#### Recorded information

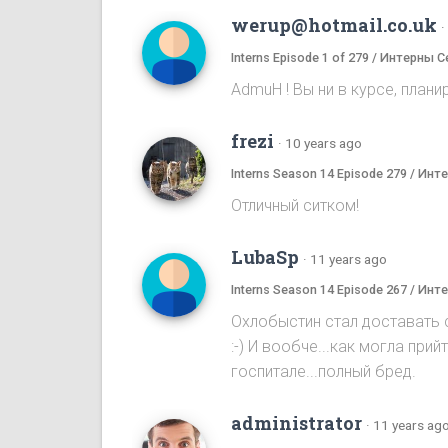
werup@hotmail.co.uk
·
Interns Episode 1 of 279 / Интерны С
AdmuH ! Bы ни в курсе, плани
frezi
·
10 years ago
Interns Season 14 Episode 279 / Ин
Отличный ситком!
LubaSp
·
11 years ago
Interns Season 14 Episode 267 / Ин
Охлобыстин стал доставать с
:-) И вообче...как могла пр
госпитале...полный бред.
administrator
·
11 years ag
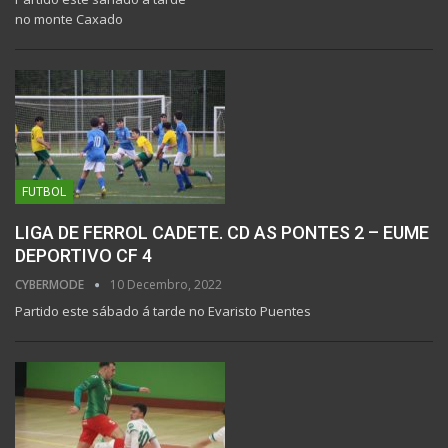
no monte Caxado
FUTBOL
LIGA DE FERROL CADETE. CD AS PONTES 2 – EUME
DEPORTIVO CF 4
CYBERMODE
10 Decembro, 2022
Partido este sábado á tarde no Evaristo Puentes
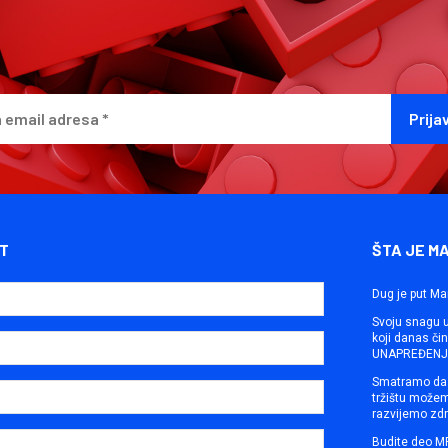
T
ŠTA JE M
Dug je put Ma
Svoju snagu ut
koji danas č
UNAPREĐENJE
Smatramo da 
tržištu može
razvijemo zdr
Budite deo M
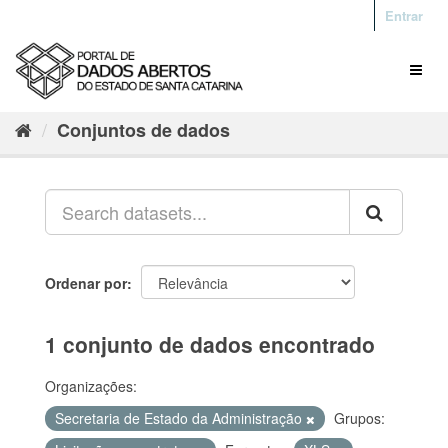
Entrar
Conjuntos de dados
Ordenar por
1 conjunto de dados encontrado
Organizações:
Secretaria de Estado da Administração
Grupos:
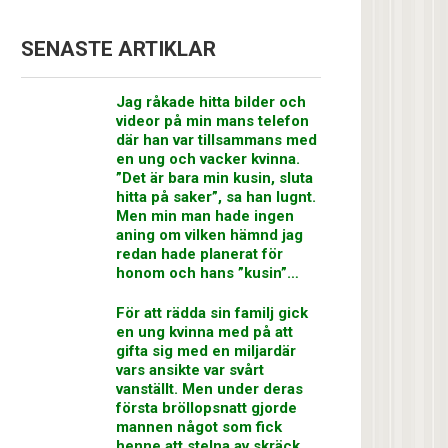
SENASTE ARTIKLAR
Jag råkade hitta bilder och
videor på min mans telefon
där han var tillsammans med
en ung och vacker kvinna.
”Det är bara min kusin, sluta
hitta på saker”, sa han lugnt.
Men min man hade ingen
aning om vilken hämnd jag
redan hade planerat för
honom och hans ”kusin”…
För att rädda sin familj gick
en ung kvinna med på att
gifta sig med en miljardär
vars ansikte var svårt
vanställt. Men under deras
första bröllopsnatt gjorde
mannen något som fick
henne att stelna av skräck…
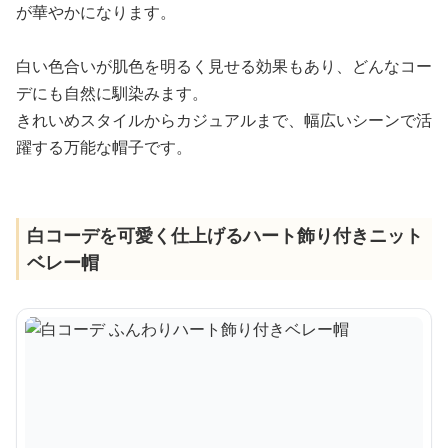
が華やかになります。
白い色合いが肌色を明るく見せる効果もあり、どんなコー
デにも自然に馴染みます。
きれいめスタイルからカジュアルまで、幅広いシーンで活
躍する万能な帽子です。
白コーデを可愛く仕上げるハート飾り付きニット
ベレー帽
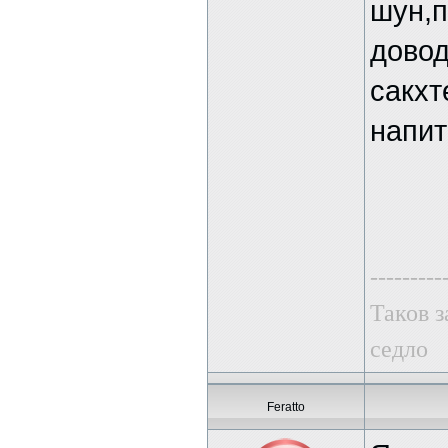
шун,п
довод
сакхт
напит
---------
Таков з
седло
Feratto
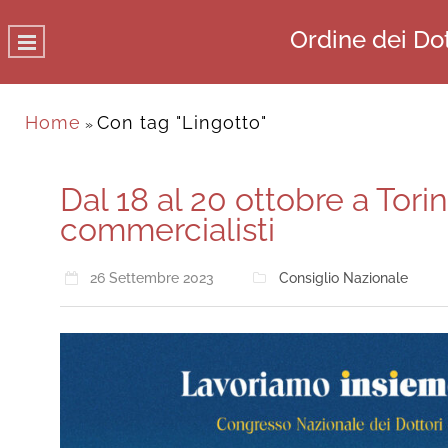
Ordine dei Dot
Home
Con tag "Lingotto"
»
Dal 18 al 20 ottobre a Tori
commercialisti
26 Settembre 2023
Consiglio Nazionale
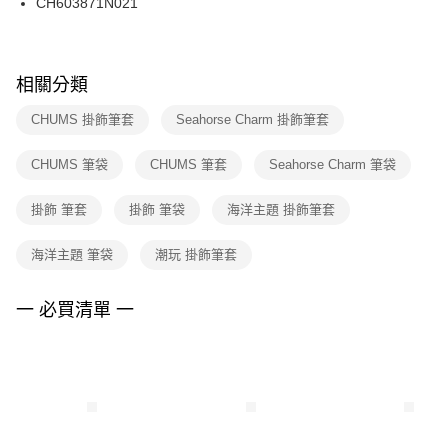
CH603871N021
ATM／網路銀行／等多元方式進行付款，方視為交易完成。
※ 請注意：結帳手續完成當下不需立刻繳費，但若您需要取消訂單，請聯絡
購買商品的店家。未經商家同意取消之訂單仍視為有效，需透過AFTEE先享
後付繳納相關費用。
※ 交易是否成功請以「AFTEE先享後付 」之結帳頁面顯示為準，若有關於
相關分類
是否繳費成功／繳費後需取消欲退款等相關疑問，請聯繫「AFTEE先享後付
客戶支援中心」
https://netprotections.freshdesk.com/support/home
CHUMS 掛飾筆套
Seahorse Charm 掛飾筆套
【注意事項】
CHUMS 筆袋
CHUMS 筆套
Seahorse Charm 筆袋
１．透過由恩沛科技股份有限公司提供之「AFTEE先享後付」服務完成之交
易，需依本服務之必要範圍內提供個人資料，並將交易相關給付款項請求債
權轉讓予恩沛科技股份有限公司。
掛飾 筆套
掛飾 筆袋
海洋主題 掛飾筆套
２．關於個人資料處理事宜，請瀏覽以下網址：
https://aftee.tw/terms/#terms3
海洋主題 筆袋
潮玩 掛飾筆套
３．未成年的使用者請事先徵得法定代理人或監護人之同意方可使用
「AFTEE先享後付」，若未經同意申辦者引起之損失，本公司不負相關責
任。
一 必買清單 一
４．使用「AFTEE先享後付」時，將依據個別帳號之用戶狀況，依本公司即
時審查核予不同之上限額度；若仍有額度不足之情形，本公司將視審查結果
請求用戶進行身份認證。
５．嚴禁一人註冊多個帳號或使用他人資訊註冊。若發現惡意使用之情形，
恩沛科技股份有限公司將有權停止該用戶之使用額度並採取法律行動。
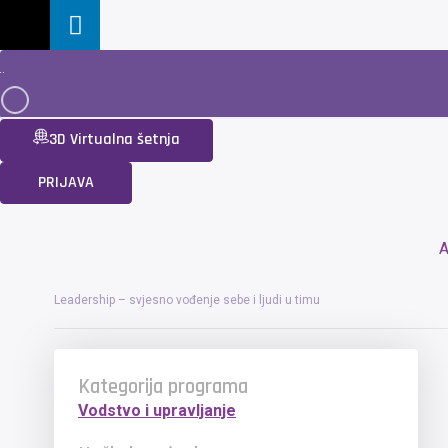
3D Virtualna šetnja
PRIJAVA
A
Leadership – svjesno vođenje sebe i ljudi u timu
Kategorija programa
Vodstvo i upravljanje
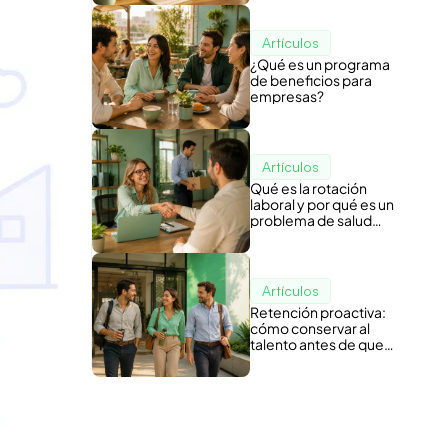
Artículos
¿Qué es un programa
de beneficios para
empresas?
Artículos
Qué es la rotación
laboral y por qué es un
problema de salud
organizacional
Artículos
Retención proactiva:
cómo conservar al
talento antes de que
piense en irse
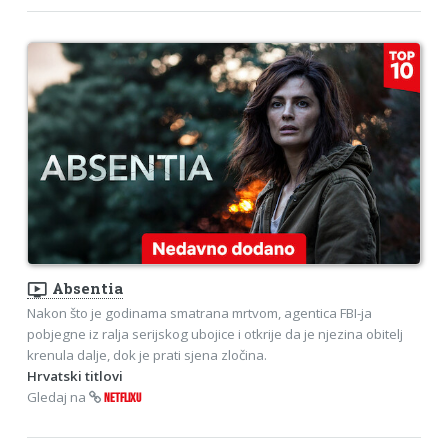
ondemand_video
Absentia
Nakon što je godinama smatrana mrtvom, agentica FBI-ja
pobjegne iz ralja serijskog ubojice i otkrije da je njezina obitelj
krenula dalje, dok je prati sjena zločina.
Hrvatski titlovi
Gledaj na
NETFLIXU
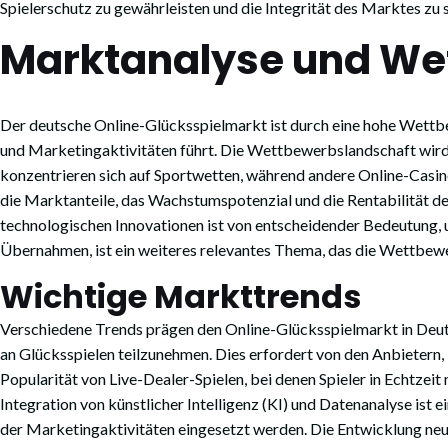
Spielerschutz zu gewährleisten und die Integrität des Marktes zu s
Marktanalyse und We
Der deutsche Online-Glücksspielmarkt ist durch eine hohe Wettbe
und Marketingaktivitäten führt. Die Wettbewerbslandschaft wird 
konzentrieren sich auf Sportwetten, während andere Online-Casino
die Marktanteile, das Wachstumspotenzial und die Rentabilität 
technologischen Innovationen ist von entscheidender Bedeutung,
Übernahmen, ist ein weiteres relevantes Thema, das die Wettbewe
Wichtige Markttrends
Verschiedene Trends prägen den Online-Glücksspielmarkt in Deut
an Glücksspielen teilzunehmen. Dies erfordert von den Anbietern,
Popularität von Live-Dealer-Spielen, bei denen Spieler in Echtzeit
Integration von künstlicher Intelligenz (KI) und Datenanalyse ist
der Marketingaktivitäten eingesetzt werden. Die Entwicklung neue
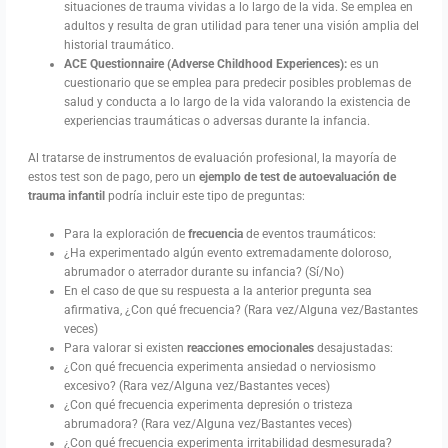
situaciones de trauma vividas a lo largo de la vida. Se emplea en
adultos y resulta de gran utilidad para tener una visión amplia del
historial traumático.
ACE Questionnaire (Adverse Childhood Experiences):
es un
cuestionario que se emplea para predecir posibles problemas de
salud y conducta a lo largo de la vida valorando la existencia de
experiencias traumáticas o adversas durante la infancia.
Al tratarse de instrumentos de evaluación profesional, la mayoría de
estos test son de pago, pero un
ejemplo de test de autoevaluación de
trauma infantil
podría incluir este tipo de preguntas:
Para la exploración de
frecuencia
de eventos traumáticos:
¿Ha experimentado algún evento extremadamente doloroso,
abrumador o aterrador durante su infancia? (Sí/No)
En el caso de que su respuesta a la anterior pregunta sea
afirmativa, ¿Con qué frecuencia? (Rara vez/Alguna vez/Bastantes
veces)
Para valorar si existen
reacciones emocionales
desajustadas:
¿Con qué frecuencia experimenta ansiedad o nerviosismo
excesivo? (Rara vez/Alguna vez/Bastantes veces)
¿Con qué frecuencia experimenta depresión o tristeza
abrumadora? (Rara vez/Alguna vez/Bastantes veces)
¿Con qué frecuencia experimenta irritabilidad desmesurada?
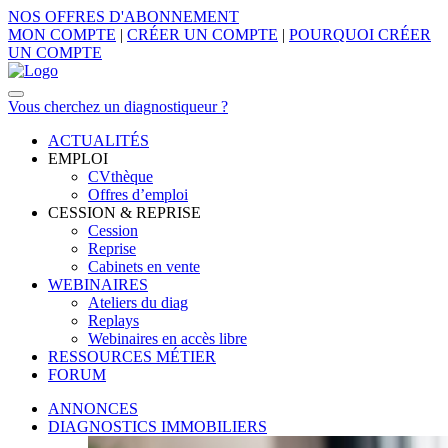
NOS OFFRES D'ABONNEMENT
MON COMPTE
|
CRÉER UN COMPTE
|
POURQUOI CRÉER
UN COMPTE
Vous cherchez un diagnostiqueur ?
ACTUALITÉS
EMPLOI
CVthèque
Offres d’emploi
CESSION & REPRISE
Cession
Reprise
Cabinets en vente
WEBINAIRES
Ateliers du diag
Replays
Webinaires en accès libre
RESSOURCES MÉTIER
FORUM
ANNONCES
DIAGNOSTICS IMMOBILIERS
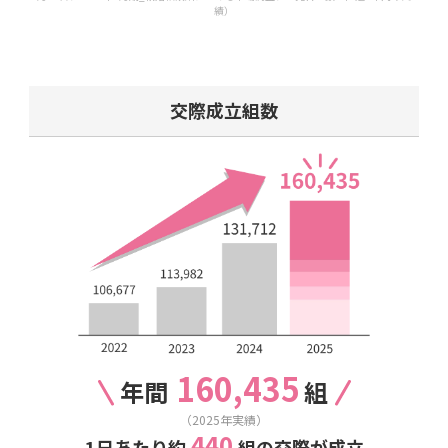
績）
交際成立組数
160,435
年間
組
（2025年実績）
440
1日あたり約
組の交際が成立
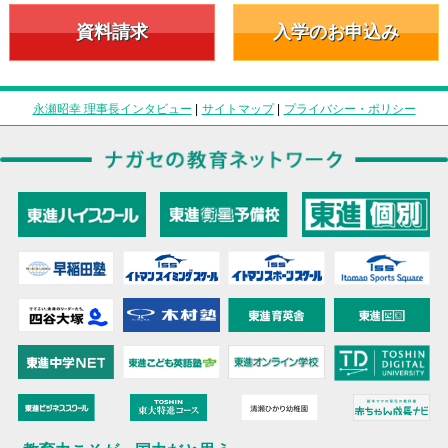
資料請求
入学のお申込み
永瀬昭幸 理事長インタビュー
|
サイトマップ
|
プライバシー・ポリシー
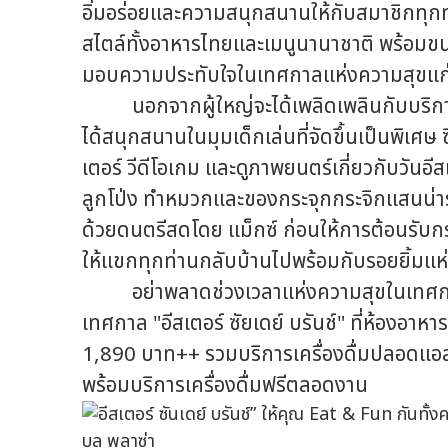
อิ่มอร่อยและความสนุกสนานให้กับสมาชิกทุก
สไตล์ทั้งอาหารไทยและเมนูนานาชาติ พร้อมขน
มอบความประทับใจในเทศกาลแห่งความสุขแก
นอกจากผู้ใหญ่จะได้เพลิดเพลินกับบริการเคร
ได้สนุกสนานในมุมเด็กเล่นที่จัดขึ้นเป็นพิเศษ
เตอร์ วีดีโอเกม และดูภาพยนตร์เกี่ยวกับวันอี
ลูกโป่ง ทำหมวกและของกระจุกกระจิกแสนน่ารั
ด้วยดนตรีสดโดย แม็กซ์ ก่อนให้การต้อนรับกระ
ให้แขกทุกท่านกลับบ้านไปพร้อมกับรอยยิ้มแห
อย่าพลาดช่วงเวลาแห่งความสุขในเทศกาลอ
เทศกาล "อีสเตอร์ ซัยเดย์ บรันช์" ที่ห้องอาหา
1,890 บาท++ รวมบริการเครื่องดื่มปลอดแอล
พร้อมบริการเครื่องดื่มฟรีตลอดงาน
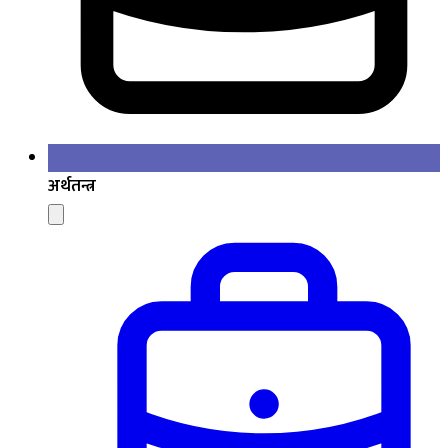
अर्थतन्त्र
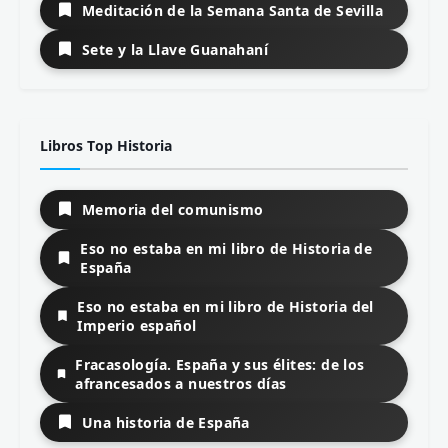
Meditación de la Semana Santa de Sevilla
Sete y la Llave Guanahaní
Libros Top Historia
Memoria del comunismo
Eso no estaba en mi libro de Historia de
España
Eso no estaba en mi libro de Historia del
Imperio español
Fracasología. España y sus élites: de los
afrancesados a nuestros días
Una historia de España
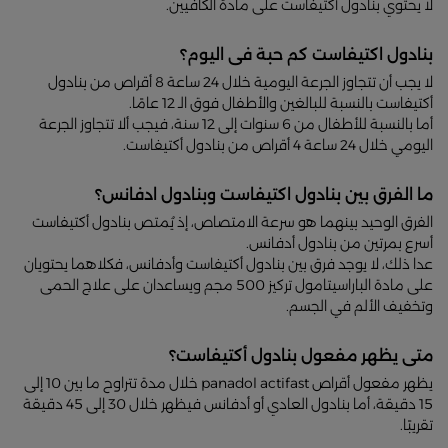
لا يحتوي بنادول أكتيفاست على مادة الكافيين.
بنادول اكتيفاست كم حبة فى اليوم؟
لا يجب أن تتجاوز الجرعة اليومية خلال 24 ساعة 8 أقراص من بنادول
أكتيفاست بالنسبة للبالغين والأطفال فوق الـ 12 عامًا.
أما بالنسبة للأطفال من 6 سنوات إلى 12 سنة، فيجب ألا تتجاوز الجرعة
اليومي خلال 24 ساعة 4 أقراص من بنادول أكتيفاست.
ما الفرق بين بنادول اكتيفاست وبنادول ادفانس؟
الفرق الوحيد بينهما هو سرعة الامتصاص، إذ يُمتص بنادول أكتيفاست
أسرع بمرتين من بنادول أدفانس.
عدا ذلك، لا يوجد فرق بين بنادول أكتيفاست وأدفانس، فكلاهما يحتويان
على مادة الباراسيتامول تركيز 500 مجم ويساعدان على علاج الحمى
وتخفيف الألم في الجسم.
متى يظهر مفعول بنادول أكتيفاست؟
يظهر مفعول أقراص panadol actifast خلال مدة تتراوح ما بين 10 إلى
15 دقيقة، أما بنادول العادي أو أدفانس فيظهر خلال 30 إلى 45 دقيقة
تقريبًا.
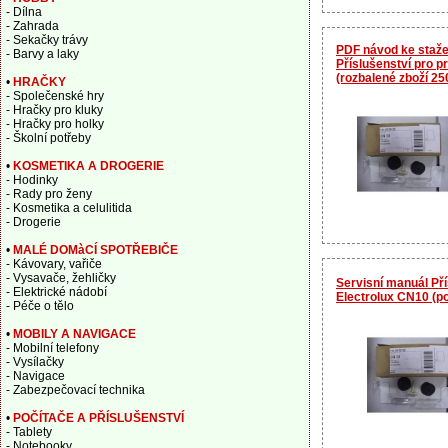
- Dílna
- Zahrada
- Sekačky trávy
PDF návod ke staže
- Barvy a laky
Příslušenství pro 
(rozbalené zboží 2
•
HRAČKY
- Společenské hry
- Hračky pro kluky
- Hračky pro holky
- Školní potřeby
•
KOSMETIKA A DROGERIE
- Hodinky
- Rady pro ženy
- Kosmetika a celulitida
- Drogerie
•
MALÉ DOMàCÍ SPOTŘEBIČE
- Kávovary, vařiče
- Vysavače, žehličky
Servisní manuál Př
- Elektrické nádobí
Electrolux CN10 (p
- Péče o tělo
•
MOBILY A NAVIGACE
- Mobilní telefony
- Vysílačky
- Navigace
- Zabezpečovací technika
•
POČÍTAČE A PŘÍSLUŠENSTVÍ
- Tablety
- Notebooky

########

▶ [Work request] Work out how many lines in the entries above include the word "Glücksspielmarkt". Respond with only the number.

▶ [Reply to the task] 2